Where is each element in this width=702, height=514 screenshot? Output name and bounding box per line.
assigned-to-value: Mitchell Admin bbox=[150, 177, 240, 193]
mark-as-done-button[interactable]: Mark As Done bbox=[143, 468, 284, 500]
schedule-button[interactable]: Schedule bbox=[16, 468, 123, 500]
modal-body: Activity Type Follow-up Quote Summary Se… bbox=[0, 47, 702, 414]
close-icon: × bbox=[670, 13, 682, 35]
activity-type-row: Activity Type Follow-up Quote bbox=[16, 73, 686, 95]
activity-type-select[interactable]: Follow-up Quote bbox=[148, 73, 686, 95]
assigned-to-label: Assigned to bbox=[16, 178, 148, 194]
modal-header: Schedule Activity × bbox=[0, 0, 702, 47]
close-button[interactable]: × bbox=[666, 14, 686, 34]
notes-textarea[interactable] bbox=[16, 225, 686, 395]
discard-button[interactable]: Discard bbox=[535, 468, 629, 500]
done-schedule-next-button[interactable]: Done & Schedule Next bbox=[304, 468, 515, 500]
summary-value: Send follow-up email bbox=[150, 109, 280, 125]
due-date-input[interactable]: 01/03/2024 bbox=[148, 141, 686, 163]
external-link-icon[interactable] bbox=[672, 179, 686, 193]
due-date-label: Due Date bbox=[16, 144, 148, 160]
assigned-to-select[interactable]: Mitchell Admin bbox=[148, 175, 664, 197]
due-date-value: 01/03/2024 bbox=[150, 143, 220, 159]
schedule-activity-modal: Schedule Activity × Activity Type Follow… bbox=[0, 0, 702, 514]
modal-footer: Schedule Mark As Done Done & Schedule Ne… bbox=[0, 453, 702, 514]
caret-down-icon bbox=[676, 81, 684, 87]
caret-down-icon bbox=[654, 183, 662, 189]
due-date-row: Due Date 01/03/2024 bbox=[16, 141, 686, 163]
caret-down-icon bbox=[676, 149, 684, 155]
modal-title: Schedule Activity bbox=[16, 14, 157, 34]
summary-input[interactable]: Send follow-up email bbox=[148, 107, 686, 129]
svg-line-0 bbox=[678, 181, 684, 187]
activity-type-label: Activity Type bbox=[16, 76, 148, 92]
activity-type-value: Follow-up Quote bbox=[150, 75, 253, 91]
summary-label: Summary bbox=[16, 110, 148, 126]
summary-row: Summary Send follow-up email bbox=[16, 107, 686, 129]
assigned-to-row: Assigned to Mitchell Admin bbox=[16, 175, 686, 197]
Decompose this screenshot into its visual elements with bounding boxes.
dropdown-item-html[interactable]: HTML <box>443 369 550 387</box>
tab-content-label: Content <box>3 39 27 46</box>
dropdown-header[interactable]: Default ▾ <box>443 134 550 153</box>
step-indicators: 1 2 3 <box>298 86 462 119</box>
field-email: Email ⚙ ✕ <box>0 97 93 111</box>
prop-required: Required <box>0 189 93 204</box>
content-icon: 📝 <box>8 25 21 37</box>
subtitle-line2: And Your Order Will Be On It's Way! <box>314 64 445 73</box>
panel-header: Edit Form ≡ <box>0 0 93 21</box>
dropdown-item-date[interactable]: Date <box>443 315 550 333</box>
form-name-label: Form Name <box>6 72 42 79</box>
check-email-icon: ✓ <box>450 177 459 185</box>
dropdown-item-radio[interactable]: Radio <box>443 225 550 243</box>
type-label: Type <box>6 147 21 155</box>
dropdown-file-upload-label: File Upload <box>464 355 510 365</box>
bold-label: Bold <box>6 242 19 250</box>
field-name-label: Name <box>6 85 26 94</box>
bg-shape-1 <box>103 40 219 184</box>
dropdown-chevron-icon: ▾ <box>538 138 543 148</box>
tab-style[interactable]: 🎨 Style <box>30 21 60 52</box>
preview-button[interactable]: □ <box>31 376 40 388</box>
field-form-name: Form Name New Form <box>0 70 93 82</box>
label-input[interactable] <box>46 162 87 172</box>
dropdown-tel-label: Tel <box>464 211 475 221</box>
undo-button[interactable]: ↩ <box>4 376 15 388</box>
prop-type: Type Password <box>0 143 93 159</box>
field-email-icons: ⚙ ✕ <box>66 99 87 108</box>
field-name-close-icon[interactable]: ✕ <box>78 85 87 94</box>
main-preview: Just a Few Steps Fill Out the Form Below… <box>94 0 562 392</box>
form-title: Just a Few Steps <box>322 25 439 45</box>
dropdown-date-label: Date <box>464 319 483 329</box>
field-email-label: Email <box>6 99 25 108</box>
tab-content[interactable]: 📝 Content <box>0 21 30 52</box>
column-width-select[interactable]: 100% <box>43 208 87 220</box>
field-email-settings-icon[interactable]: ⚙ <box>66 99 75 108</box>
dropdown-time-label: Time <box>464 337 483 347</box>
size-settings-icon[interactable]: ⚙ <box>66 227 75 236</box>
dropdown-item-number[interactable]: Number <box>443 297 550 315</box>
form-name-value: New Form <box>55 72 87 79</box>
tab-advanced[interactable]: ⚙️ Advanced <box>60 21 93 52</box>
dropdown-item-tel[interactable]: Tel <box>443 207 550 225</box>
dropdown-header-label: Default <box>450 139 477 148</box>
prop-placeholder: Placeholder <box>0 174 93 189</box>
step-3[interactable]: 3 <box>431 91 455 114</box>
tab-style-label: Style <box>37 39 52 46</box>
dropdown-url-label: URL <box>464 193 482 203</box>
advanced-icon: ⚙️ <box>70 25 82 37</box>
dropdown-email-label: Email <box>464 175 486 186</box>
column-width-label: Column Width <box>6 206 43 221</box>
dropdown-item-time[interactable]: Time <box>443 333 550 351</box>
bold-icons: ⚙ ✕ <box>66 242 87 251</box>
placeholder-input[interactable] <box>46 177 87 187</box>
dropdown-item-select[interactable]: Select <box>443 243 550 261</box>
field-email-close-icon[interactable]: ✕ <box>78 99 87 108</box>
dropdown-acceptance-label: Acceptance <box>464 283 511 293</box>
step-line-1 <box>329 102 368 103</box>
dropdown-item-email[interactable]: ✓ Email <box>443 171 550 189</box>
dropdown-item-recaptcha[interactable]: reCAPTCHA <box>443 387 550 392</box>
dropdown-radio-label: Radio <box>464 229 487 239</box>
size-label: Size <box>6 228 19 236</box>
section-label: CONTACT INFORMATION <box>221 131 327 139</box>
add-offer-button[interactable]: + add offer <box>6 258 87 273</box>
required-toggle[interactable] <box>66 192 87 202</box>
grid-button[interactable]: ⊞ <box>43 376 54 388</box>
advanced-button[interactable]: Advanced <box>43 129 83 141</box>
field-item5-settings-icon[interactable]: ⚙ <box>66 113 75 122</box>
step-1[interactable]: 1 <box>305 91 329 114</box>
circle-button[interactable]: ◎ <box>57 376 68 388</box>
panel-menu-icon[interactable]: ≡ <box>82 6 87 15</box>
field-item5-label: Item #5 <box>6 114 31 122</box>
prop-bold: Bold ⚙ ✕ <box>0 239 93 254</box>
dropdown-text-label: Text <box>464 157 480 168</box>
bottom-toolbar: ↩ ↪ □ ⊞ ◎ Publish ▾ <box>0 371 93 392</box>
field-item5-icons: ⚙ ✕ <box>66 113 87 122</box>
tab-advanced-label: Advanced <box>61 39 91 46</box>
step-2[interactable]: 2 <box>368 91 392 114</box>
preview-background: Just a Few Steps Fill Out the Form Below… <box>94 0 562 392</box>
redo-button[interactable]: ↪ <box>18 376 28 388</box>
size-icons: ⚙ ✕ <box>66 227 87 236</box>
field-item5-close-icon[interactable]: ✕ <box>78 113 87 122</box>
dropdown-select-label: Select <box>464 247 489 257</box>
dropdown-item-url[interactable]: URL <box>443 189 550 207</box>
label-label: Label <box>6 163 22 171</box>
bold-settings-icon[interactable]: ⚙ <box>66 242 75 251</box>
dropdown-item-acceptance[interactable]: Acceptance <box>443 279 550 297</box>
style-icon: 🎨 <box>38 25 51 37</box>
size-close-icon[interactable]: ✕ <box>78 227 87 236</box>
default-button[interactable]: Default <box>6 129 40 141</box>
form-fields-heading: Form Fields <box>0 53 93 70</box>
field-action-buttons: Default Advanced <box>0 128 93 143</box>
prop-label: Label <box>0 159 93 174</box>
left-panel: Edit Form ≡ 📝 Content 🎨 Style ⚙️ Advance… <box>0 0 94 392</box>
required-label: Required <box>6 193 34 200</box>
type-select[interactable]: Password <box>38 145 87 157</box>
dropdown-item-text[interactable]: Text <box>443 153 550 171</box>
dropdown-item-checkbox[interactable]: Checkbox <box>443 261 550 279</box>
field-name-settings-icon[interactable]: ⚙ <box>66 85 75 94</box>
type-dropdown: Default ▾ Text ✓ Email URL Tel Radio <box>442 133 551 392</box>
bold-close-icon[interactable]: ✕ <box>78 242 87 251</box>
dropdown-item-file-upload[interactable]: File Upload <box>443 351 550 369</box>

____

# [About this exercise]
List all lines above in which the string "bold" appears.

# [Written answer]
bold-label: Bold <box>6 242 19 250</box>
bold-icons: ⚙ ✕ <box>66 242 87 251</box>
prop-bold: Bold ⚙ ✕ <box>0 239 93 254</box>
bold-settings-icon[interactable]: ⚙ <box>66 242 75 251</box>
bold-close-icon[interactable]: ✕ <box>78 242 87 251</box>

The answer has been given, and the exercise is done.